_INFORMATION GIVEN_:
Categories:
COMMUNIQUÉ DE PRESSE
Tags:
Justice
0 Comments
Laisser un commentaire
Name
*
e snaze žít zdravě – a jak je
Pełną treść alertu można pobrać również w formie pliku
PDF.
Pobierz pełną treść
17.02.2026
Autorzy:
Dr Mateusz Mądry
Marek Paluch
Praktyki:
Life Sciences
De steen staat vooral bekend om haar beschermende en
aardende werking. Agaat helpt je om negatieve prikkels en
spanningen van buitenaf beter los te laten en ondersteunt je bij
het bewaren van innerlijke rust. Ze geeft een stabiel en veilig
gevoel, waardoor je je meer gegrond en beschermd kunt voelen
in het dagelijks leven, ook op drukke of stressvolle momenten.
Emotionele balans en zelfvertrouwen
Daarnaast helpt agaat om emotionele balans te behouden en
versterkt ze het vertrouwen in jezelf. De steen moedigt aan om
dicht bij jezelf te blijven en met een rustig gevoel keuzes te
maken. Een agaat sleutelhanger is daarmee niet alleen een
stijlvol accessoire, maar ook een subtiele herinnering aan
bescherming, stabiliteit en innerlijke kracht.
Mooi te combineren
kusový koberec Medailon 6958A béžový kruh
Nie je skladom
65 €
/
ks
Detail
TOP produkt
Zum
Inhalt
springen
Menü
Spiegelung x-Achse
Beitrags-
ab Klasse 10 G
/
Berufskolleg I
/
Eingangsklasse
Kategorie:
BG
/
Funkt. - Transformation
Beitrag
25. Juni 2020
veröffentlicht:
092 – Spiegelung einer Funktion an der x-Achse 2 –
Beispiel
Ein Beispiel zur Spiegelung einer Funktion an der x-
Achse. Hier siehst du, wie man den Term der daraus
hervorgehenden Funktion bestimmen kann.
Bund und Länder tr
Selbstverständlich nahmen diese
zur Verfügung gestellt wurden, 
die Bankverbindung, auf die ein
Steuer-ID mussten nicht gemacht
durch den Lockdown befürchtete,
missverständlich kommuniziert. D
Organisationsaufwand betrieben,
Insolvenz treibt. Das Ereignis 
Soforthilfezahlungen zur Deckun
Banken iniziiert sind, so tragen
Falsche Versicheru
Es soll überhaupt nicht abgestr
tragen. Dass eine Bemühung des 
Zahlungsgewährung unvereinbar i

_PROBLEM DESCRIPTION_:
Retype only the lines above between the line with "Steuer-ID mussten nicht gemacht" and the line with "Falsche Versicheru", counting those two lines as well, and keep every character as it is.

_RESPONSE TO THE TASK_:
Steuer-ID mussten nicht gemacht
durch den Lockdown befürchtete,
missverständlich kommuniziert. D
Organisationsaufwand betrieben,
Insolvenz treibt. Das Ereignis 
Soforthilfezahlungen zur Deckun
Banken iniziiert sind, so tragen
Falsche Versicheru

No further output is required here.